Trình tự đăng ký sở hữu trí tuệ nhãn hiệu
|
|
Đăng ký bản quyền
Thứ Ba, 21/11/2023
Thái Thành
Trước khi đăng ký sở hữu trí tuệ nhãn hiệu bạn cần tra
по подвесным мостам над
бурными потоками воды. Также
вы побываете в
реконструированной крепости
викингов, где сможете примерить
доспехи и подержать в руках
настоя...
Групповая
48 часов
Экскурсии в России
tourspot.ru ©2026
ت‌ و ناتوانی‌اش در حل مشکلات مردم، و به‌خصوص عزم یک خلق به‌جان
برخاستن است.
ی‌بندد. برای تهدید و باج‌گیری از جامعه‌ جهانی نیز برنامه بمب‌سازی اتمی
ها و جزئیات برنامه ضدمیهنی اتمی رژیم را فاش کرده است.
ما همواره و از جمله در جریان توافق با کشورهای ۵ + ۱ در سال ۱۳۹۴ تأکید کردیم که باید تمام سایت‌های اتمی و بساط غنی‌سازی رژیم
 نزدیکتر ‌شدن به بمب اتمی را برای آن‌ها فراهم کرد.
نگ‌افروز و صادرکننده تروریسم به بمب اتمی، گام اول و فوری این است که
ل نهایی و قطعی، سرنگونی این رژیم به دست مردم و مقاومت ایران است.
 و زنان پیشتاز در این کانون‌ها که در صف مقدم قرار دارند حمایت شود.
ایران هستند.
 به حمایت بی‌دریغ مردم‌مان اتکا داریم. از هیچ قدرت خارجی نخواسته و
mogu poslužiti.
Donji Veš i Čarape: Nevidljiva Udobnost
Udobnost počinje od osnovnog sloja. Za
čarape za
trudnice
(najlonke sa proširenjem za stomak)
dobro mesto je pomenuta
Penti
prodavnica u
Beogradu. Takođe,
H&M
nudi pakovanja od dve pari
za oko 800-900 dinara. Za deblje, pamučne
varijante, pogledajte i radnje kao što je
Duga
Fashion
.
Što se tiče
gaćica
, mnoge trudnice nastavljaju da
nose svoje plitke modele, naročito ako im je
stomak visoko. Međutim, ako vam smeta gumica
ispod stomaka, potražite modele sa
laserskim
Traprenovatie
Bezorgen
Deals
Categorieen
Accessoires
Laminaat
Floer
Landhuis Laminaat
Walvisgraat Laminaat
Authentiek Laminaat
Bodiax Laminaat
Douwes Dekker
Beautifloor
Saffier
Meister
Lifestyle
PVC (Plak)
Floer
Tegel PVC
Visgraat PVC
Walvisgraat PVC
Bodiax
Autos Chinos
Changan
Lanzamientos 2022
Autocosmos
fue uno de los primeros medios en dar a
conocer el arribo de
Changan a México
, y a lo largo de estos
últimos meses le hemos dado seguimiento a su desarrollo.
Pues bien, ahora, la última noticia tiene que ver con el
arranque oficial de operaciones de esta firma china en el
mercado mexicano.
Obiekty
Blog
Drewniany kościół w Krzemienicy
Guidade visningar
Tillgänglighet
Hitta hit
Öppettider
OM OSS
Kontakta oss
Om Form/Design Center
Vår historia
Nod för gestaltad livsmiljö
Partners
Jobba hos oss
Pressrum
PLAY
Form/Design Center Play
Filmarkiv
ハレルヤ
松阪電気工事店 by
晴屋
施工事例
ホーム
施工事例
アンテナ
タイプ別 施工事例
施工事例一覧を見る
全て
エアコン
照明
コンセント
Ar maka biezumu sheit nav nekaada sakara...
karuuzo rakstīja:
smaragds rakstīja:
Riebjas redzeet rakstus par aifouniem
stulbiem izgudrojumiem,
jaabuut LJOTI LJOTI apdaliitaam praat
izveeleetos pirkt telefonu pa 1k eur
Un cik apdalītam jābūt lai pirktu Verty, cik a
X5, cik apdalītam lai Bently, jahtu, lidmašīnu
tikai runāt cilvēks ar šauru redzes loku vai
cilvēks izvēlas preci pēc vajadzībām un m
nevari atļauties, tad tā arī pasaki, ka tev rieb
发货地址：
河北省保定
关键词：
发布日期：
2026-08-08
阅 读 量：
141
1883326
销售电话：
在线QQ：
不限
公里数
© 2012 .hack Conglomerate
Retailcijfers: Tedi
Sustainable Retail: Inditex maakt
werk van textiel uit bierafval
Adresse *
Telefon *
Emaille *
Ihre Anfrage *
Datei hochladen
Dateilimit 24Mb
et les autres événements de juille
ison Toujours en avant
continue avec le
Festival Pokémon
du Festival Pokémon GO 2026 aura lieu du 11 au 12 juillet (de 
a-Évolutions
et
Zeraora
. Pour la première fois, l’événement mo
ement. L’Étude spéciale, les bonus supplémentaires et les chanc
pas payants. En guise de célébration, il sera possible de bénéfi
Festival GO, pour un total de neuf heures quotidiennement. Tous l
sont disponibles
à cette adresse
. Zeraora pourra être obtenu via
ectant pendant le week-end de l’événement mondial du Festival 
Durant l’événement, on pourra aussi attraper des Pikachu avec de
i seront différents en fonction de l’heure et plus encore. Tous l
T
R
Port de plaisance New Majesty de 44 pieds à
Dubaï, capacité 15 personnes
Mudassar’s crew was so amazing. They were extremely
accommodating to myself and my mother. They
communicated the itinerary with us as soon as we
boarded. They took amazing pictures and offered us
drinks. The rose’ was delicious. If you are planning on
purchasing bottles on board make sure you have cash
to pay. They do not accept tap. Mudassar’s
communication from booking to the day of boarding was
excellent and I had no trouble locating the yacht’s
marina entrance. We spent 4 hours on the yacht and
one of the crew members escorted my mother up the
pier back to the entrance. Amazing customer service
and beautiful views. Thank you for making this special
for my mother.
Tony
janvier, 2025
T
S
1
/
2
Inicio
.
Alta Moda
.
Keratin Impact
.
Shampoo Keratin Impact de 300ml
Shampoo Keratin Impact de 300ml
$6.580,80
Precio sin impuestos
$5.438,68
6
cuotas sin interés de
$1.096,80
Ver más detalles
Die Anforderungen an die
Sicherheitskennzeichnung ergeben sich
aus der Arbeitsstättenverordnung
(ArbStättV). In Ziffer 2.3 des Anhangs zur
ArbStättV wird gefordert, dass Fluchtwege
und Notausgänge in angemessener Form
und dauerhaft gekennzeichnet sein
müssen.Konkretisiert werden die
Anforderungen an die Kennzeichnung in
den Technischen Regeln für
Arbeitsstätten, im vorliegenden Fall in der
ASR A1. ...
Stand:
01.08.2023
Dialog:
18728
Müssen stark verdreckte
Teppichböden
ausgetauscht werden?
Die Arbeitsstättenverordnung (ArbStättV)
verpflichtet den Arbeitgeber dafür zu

=== What you need to do ===
Copy out each line from the listing that contains the string "Pokémon".

=== Completed exercise ===
Festival Pokémon
du Festival Pokémon GO 2026 aura lieu du 11 au 12 juillet (de 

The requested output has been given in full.